Il lockdown ha ucciso la Grande Bottega

A solo trip to the supermarket used to be where I regained my peace of mind –

Un tempo, una gita in solitaria al supermercato era il luogo in cui ritrovavo la tranquillità, ora è l'ombra di ciò che era prima

"Perché non porti le ragazze con te?" è il grido dal piano di sopra mentre indosso il cappotto. Non è che non adoro le mie figlie, ma questo è l'unico momento in cui posso meditare tra la morsa della settimana passata e quella che verrà. Non vogliono andare comunque. Lo sanno. Lo so. Mia moglie lo sa, anche se mi fa questa domanda ogni settimana. Non prendiamoci in giro. Una gita al supermercato con papà non può competere con TikTok o Roblox.

Prima del lockdown ero solito assaporare il Big Shop ogni sabato mattina. Andavo in un supermercato locale e passavo un'ora a scaricare un articolo dopo l'altro sul mio carrello. Era tutto molto novecentesco. Ne ho scritto anche su una rivista: il titolo era 'Lo Zen e l'arte di fare la spesa al supermercato'.

Mia moglie direbbe: "Perché continui a farlo quando possiamo ricevere una consegna?" Mi ha ricordato quanto spesso dimenticavo la lista della spesa e mi ha gentilmente suggerito di fare qualcosa di utile invece del mio sabato mattina. Tutto giusto commento. Ma mi sono aggrappato al Big Shop. Mi è stato utile. Il supermercato era il luogo in cui potevo rilassare la mente con gli strumenti. Invariabilmente me ne andavo sentendomi ottimista e grato. Non è mai stata una scusa per stare semplicemente da soli, né si è trattato di un machismo inconscio da cacciatori-raccoglitori. Era più un modo per tagliare una corda, un momento di riimpegno e paradossalmente, in mezzo alla lotta per la spigola scontata e agli scossoni dei carrelli autoscontro, alla pace autentica. Ma il Covid ha rovinato tutto, insieme a un sacco di altre cose.

La pandemia e i blocchi che l’hanno bloccata hanno lasciato cicatrici ovunque. Molti erano tragici, ma per lo più erano piccoli graffi impercettibili. Il conforto della nostra routine era rotto e il terrore sembrava più imminente di quanto avessimo finto in precedenza. È stato, nel vero senso della parola, inquietante. Esistono pochissime cose che non abbiano una versione pre e post-lockdown. La Grande Bottega è la stessa cosa. È diventato il Piccolo Negozio e non so cosa ne penso.

Mentre il mio viaggio originale mi portava in quello che potreste definire un normale supermercato, la versione attuale e ridotta è semplicemente per i miei "pezzi", quei generi alimentari non essenziali troppo cari di Waitrose o M&S. Se il Grande Negozio è l'ombra di se stesso, allora forse lo sono anch'io.

In questi giorni cammino invece di guidare, dato che non avrò molto da portare a casa più tardi. Salendo la prima collina faccio slalom attorno ai sacchi per la cacca dei cani.
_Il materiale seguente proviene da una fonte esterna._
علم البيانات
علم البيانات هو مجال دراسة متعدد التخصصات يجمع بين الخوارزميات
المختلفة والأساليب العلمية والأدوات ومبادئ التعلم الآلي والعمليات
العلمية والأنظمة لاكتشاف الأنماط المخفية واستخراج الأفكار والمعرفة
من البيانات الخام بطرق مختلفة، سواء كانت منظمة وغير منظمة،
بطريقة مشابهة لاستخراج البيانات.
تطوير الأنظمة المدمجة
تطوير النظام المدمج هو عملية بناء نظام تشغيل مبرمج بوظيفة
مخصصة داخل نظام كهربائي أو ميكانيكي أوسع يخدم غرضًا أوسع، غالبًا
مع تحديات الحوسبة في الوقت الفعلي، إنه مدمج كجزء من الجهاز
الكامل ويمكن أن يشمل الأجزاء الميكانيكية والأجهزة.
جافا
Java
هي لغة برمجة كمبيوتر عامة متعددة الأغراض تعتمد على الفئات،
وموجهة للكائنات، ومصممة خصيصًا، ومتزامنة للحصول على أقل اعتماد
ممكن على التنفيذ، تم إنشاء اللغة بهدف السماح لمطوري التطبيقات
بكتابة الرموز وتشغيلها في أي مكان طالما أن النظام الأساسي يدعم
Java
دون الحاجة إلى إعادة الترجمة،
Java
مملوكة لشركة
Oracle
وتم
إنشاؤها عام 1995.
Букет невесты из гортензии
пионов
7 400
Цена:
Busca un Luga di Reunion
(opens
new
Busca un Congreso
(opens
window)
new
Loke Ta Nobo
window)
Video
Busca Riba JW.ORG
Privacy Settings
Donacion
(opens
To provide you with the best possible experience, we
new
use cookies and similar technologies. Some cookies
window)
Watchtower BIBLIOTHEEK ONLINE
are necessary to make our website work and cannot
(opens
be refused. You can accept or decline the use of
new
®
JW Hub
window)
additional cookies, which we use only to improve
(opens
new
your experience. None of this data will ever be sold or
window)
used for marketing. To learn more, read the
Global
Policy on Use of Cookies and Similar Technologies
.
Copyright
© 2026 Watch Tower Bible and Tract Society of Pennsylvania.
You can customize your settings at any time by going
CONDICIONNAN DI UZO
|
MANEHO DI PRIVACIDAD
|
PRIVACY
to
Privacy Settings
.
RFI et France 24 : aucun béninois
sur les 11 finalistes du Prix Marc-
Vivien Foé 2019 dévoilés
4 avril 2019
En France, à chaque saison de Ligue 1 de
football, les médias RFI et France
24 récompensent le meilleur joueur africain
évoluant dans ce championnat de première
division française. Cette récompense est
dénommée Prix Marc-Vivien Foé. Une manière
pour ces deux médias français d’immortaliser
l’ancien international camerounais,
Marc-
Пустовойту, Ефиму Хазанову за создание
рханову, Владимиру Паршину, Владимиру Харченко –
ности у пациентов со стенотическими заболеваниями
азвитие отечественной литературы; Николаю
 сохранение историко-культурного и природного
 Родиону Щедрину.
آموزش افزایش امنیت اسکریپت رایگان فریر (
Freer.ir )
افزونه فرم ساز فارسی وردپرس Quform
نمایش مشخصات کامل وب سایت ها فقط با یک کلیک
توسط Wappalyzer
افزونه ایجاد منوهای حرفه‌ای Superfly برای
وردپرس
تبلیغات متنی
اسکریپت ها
Oltrepasso un monumentale ristorante turco al suo quinto anno di ristrutturazione, seguito dai negozi di alimentari locali con la loro frutta ammaccata, punti vendita di vestiti vuoti e bische con le facciate di vetro smerigliato. Una volta superata la chiesa e la biblioteca, supero la ringhiante North Circular e mi sposto verso l'ingresso del supermercato come un dispeptico Mr Ben.
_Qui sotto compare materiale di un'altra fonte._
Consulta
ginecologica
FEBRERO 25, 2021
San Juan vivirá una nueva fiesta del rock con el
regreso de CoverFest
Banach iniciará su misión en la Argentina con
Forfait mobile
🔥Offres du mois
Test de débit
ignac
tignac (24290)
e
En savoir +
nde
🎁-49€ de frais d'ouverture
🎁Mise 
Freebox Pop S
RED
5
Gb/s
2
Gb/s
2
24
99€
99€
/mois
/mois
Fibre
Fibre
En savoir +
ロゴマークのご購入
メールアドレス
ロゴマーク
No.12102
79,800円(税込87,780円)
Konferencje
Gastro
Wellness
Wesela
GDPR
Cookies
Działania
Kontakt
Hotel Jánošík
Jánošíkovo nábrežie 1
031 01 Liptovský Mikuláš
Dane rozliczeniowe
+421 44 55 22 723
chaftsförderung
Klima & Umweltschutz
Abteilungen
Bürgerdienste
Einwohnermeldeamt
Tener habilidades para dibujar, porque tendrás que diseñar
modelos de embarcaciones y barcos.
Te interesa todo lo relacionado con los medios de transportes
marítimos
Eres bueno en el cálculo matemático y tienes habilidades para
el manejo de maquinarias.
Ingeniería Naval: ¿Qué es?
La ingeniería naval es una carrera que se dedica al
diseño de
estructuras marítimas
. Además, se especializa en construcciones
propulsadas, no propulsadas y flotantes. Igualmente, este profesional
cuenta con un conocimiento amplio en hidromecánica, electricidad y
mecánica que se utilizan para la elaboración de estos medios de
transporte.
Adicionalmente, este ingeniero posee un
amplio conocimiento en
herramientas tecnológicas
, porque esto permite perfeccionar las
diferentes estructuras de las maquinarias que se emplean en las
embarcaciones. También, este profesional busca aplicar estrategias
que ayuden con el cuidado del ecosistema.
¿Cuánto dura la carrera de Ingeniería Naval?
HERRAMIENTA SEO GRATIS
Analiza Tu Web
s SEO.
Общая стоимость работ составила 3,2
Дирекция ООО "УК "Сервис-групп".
Ciò che ho notato riguardo allo shopping prima della pandemia è che la sovrabbondanza di cibo era un piacere fondamentale della vita. La scelta infinita simboleggiava la libertà. Il cibo sano, di buona qualità e talvolta costoso suggeriva che fossi andato avanti – che fossi sfuggito al cibo, e quindi ai problemi, del passato.

Come ricorderanno molti lettori, gran parte del cibo di famiglia era orribile. Tutto il salato era una lastra di cartone salata cotta al forno e tutto il dolce usciva dal congelatore o iniziava la sua vita sotto forma di polvere fluorescente. In aggiunta a ciò, c'è stato un periodo della mia infanzia in cui, se non fosse stato per l'operosità di mia madre, forse ne avrei fatto a meno.
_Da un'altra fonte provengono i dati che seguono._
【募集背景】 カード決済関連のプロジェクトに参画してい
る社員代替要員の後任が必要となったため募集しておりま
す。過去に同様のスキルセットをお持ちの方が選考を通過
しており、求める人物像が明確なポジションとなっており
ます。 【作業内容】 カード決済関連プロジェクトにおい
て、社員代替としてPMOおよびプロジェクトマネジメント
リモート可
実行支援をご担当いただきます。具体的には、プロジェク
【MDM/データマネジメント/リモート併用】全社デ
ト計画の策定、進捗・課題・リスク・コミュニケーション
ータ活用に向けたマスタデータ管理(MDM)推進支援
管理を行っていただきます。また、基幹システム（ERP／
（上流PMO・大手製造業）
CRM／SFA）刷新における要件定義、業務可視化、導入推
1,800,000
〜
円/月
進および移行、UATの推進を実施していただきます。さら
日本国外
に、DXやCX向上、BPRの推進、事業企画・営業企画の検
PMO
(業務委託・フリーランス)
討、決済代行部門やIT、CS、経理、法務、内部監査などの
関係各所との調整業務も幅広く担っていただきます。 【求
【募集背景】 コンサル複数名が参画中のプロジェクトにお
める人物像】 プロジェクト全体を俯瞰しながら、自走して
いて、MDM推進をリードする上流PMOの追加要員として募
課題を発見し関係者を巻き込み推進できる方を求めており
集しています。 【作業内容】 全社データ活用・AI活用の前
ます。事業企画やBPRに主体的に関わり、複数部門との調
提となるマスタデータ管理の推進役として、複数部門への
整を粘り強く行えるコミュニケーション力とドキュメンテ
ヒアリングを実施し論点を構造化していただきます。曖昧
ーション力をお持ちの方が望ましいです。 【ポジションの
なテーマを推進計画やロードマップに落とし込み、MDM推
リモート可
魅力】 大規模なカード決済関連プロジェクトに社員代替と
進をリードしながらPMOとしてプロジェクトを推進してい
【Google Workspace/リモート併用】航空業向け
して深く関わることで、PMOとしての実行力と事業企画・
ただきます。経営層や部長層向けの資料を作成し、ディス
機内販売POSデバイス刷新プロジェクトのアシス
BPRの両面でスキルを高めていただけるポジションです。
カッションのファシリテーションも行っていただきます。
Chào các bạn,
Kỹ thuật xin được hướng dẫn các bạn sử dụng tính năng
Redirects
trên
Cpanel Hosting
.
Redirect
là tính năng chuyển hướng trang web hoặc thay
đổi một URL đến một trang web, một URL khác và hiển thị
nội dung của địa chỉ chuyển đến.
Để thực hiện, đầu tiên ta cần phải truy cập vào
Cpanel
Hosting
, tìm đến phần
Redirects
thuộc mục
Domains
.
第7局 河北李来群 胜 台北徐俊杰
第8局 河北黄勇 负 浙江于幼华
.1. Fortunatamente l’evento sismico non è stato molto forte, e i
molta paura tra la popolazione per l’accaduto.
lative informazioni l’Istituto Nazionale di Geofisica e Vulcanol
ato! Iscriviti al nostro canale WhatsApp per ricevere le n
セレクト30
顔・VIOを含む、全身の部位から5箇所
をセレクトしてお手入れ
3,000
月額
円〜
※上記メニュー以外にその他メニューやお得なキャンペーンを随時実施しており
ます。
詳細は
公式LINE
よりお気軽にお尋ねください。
In quella che sono certa sarà l'unica volta che assocerò una citazione di Coco Chanel, lei disse: "Alcune persone pensano che il lusso sia l'opposto della povertà. Non lo è. È l'opposto della volgarità". È così che ho pensato alla mia spesa alimentare. E per lusso non intendo caviale o aragosta, ma vino decente, pane decente, pesce decente. Per me il dignitoso è un lusso. Le verdure sembrano più verdi, il bancone della gastronomia più stravagante e la frutta più lucida degli stinchi di un vecchio.